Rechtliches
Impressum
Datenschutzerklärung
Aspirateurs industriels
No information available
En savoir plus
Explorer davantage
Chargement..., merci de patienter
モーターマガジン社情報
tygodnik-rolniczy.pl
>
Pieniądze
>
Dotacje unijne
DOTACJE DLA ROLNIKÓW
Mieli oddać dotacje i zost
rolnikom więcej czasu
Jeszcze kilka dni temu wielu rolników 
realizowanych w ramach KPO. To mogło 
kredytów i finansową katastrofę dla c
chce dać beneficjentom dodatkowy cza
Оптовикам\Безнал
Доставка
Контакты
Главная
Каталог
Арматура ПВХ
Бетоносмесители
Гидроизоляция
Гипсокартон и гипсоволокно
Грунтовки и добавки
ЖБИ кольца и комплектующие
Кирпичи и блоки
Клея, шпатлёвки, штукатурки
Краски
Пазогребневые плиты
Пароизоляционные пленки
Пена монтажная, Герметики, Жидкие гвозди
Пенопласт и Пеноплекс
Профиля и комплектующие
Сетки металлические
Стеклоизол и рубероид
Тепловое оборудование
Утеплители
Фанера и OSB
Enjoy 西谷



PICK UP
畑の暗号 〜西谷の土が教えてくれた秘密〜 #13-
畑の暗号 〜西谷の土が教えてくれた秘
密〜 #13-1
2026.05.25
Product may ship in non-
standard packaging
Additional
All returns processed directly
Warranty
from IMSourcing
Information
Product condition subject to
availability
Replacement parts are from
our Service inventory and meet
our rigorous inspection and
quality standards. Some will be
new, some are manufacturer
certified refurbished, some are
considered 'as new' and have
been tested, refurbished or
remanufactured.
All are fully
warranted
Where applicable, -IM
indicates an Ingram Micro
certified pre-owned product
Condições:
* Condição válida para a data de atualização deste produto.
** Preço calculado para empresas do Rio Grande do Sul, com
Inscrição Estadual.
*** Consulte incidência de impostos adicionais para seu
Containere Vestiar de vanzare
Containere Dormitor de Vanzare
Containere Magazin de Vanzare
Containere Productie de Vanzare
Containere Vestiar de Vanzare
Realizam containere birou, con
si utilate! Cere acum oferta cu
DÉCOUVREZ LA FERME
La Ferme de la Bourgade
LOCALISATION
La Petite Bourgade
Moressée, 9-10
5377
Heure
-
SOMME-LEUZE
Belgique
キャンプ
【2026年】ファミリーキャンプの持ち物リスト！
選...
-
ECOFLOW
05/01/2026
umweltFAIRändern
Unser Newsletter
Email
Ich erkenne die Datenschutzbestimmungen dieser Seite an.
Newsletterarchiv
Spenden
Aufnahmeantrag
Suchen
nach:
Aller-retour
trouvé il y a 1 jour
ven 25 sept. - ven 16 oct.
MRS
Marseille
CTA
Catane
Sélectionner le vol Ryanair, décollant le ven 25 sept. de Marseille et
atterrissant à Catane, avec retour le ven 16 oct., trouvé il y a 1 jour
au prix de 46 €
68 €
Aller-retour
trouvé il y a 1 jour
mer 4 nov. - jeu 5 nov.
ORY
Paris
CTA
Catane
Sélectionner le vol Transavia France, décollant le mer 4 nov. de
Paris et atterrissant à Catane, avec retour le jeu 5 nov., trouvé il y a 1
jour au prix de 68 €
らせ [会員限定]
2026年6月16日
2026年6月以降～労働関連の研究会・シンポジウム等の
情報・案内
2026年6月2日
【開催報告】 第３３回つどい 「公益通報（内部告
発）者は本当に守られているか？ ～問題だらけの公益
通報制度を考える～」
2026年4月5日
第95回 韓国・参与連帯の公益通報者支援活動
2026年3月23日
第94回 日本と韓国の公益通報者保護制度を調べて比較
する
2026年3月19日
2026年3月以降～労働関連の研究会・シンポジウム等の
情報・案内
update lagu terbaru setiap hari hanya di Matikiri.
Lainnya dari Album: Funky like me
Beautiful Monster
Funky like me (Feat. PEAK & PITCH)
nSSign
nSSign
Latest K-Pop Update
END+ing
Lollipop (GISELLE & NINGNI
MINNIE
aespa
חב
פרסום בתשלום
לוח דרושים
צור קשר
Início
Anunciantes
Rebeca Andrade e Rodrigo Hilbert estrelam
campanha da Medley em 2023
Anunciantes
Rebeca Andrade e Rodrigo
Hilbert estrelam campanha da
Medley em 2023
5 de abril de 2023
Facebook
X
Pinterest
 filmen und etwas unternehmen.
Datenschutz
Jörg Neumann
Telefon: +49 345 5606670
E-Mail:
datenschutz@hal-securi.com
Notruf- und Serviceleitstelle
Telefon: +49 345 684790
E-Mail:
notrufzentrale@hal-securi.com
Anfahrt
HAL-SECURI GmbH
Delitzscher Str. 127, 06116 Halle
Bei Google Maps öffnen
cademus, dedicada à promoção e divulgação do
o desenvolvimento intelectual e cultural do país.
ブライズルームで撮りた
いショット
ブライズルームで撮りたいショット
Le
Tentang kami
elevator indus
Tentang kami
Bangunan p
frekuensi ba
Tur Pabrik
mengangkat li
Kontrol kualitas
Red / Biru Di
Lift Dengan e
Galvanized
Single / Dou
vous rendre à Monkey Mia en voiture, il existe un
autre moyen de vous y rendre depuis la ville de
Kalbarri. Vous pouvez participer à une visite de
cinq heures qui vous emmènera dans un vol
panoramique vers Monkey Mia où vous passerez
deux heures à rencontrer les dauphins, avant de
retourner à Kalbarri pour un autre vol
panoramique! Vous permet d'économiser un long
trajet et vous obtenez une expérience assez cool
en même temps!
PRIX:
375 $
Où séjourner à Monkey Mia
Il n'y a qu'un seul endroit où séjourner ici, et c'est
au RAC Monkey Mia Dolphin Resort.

→ Task to complete: For the string "Vestiar", show each line of the entries above where it occurs.

→ The completed task:
Containere Vestiar de vanzare
Containere Vestiar de Vanzare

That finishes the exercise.